The General Services Administration has refused, upon review of their policies, to allow non-governmental organizations that “certify” sustainable fishing practices to dictate the sources of fish the federal government purchases, according to a release from Murkowski’s office.
The fact is, third party “certifiers” of sustainable practices are not the same as governmental agencies, and they may have their own agendas. In the case of the Marine Stewardship Council, a London-based group, Alaska salmon was no longer judged by them for sustainability after October of 2012 because eight major Alaska processors dropped financial support of the MSC in favor of what the Alaska Fisheries Development Foundation, Inc. then called “a broader marketing message.”

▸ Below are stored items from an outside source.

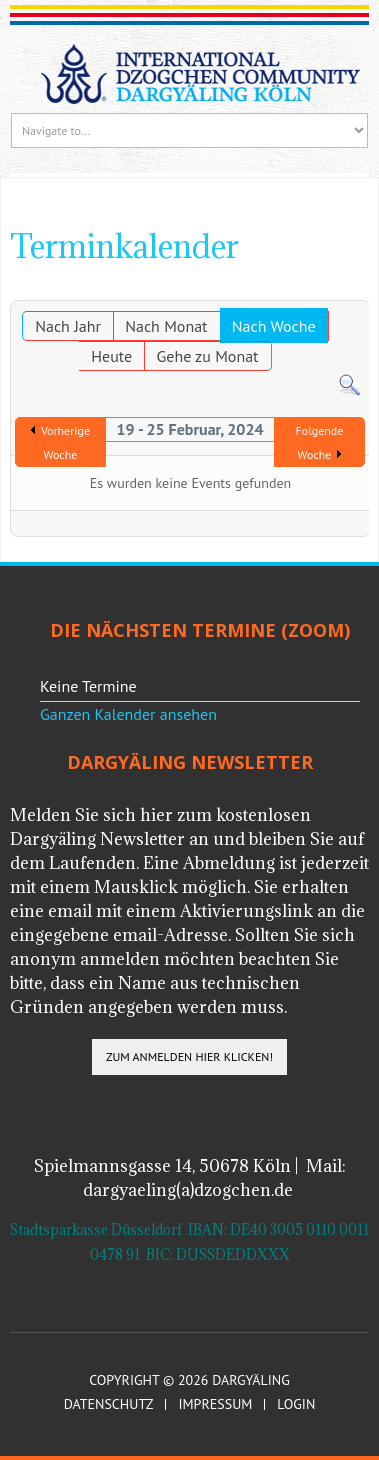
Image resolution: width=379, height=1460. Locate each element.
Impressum (215, 1404)
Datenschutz (109, 1404)
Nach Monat (166, 326)
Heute (111, 356)
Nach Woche (274, 326)
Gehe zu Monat (208, 356)
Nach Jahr (68, 326)
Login (296, 1404)
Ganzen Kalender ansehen (128, 714)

A new set of GSA “Health and Sustainability Guidelines” just posted online this week seems to clear the way for fish harvested under Alaska’s sustainable methods to be purchased for whatever uses the government might put them to regardless of outside certifications.
The National Park Service already reversed its stance on barring Alaska’s wild salmon from sale under pressure from Murkowski, who last week introduced legislation aimed at stopping government agencies from ignoring existing rules and taking the certification advice of non-governmental organizations.
Our state has a strong fishing industry and uses sound management practices so fish populations will continue to thrive. In areas where there are serious issues, such as king salmon returns, people are on the job studying the issue.
It’s a shame that the law Murkowski proposes must even be proposed, as the federal government should never ignore internal policies and hand off such decisions to people who might seek an economic or political advantage. Since there appears to be a need to drive this point home, we hope her legislation gets a fair hearing.